Your reply should reproduce all the data below exactly while excluding the pictures.

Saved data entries
—————

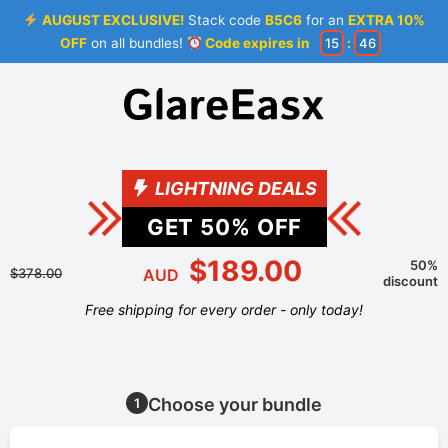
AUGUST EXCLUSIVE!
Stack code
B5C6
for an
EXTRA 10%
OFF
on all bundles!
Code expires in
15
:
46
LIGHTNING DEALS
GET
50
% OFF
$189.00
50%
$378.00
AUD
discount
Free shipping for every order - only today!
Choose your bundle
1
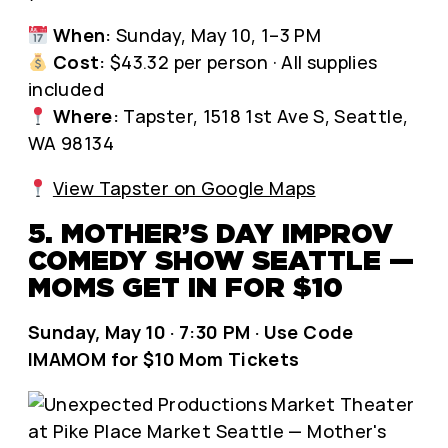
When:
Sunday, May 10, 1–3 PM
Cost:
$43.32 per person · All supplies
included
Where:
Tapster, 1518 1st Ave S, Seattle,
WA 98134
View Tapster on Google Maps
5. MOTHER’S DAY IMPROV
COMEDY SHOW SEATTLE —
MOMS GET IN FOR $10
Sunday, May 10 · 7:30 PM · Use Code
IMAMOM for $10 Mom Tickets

—————

### OUTPUT FOR THIS TASK
AUGUST EXCLUSIVE!
Stack code
B5C6
for an
EXTRA 10%
OFF
on all bundles!
Code expires in
15
:
46
LIGHTNING DEALS
GET
50
% OFF
$189.00
50%
$378.00
AUD
discount
Free shipping for every order - only today!
Choose your bundle
1
When:
Sunday, May 10, 1–3 PM
Cost:
$43.32 per person · All supplies
included
Where:
Tapster, 1518 1st Ave S, Seattle,
WA 98134
View Tapster on Google Maps
5. MOTHER’S DAY IMPROV
COMEDY SHOW SEATTLE —
MOMS GET IN FOR $10
Sunday, May 10 · 7:30 PM · Use Code
IMAMOM for $10 Mom Tickets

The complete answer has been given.